Bankside Films owns the international sales rights to the film, which was previewed at the European Film Market in February 2025. In August 2025, the film was acquired for distribution by Paradiso for the Benelux, Praesens-Film for Switzerland, Hagi Film for Poland, Cinemart for the Czech Republic and Slovakia, Pris for Portugal, Rosebud.21 for Greece, Arthouse Traffic for Ukraine, Budapest Films for Hungary, MCF for the former Yugoslavia, CineLibri for Bulgaria, GPI for the Baltics, and Film Clinic for the MENA.

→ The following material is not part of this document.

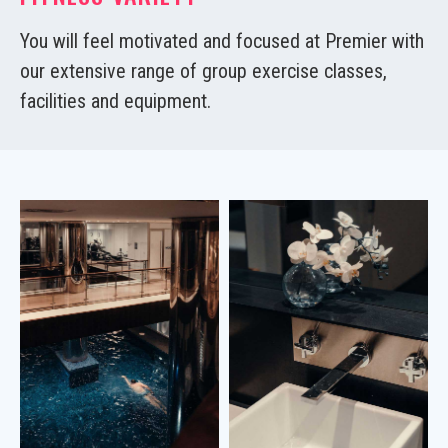
You will feel motivated and focused at Premier with
our extensive range of group exercise classes,
facilities and equipment.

A promotional clip was released on 31 July 2025. The film had its world premiere at the 78th Locarno Film Festival on 7 August 2025. It will also be screened in the Open Air Premiere Programme of the 31st Sarajevo Film Festival in August 2025. For its Spain premiere, it was programmed at the 10th BCN Film Fest.

A trailer was released on 5 September 2025. Following the film's theatrical run, it will be launched on HBO Europe and HBO Max.

In April 2026, the film was acquired for distribution in North America by Quiver Distribution. The film is scheduled to be released in selected U.S. theaters, and in video on demand on 5 June 2026. A Contracorriente Films plans to release theatrically the film in Spain on 24 July 2026 under the title El anfitrión.

==Reception==
Peter Bradshaw of The Guardian rated the film three out of five stars, calling it "a strong, confident picture that hits its measured stride early on". Amber Wilkinson of Screen Daily called the film a "stylish tale of hedonism and heartbreak".

Javier Ocaña of El País decried the salad of names, accents, and presences so much in the vein of 1980s and 1990s euro-puddings, some uplifting by Jordana's beautiful cinematography and some musical moments notwithstanding.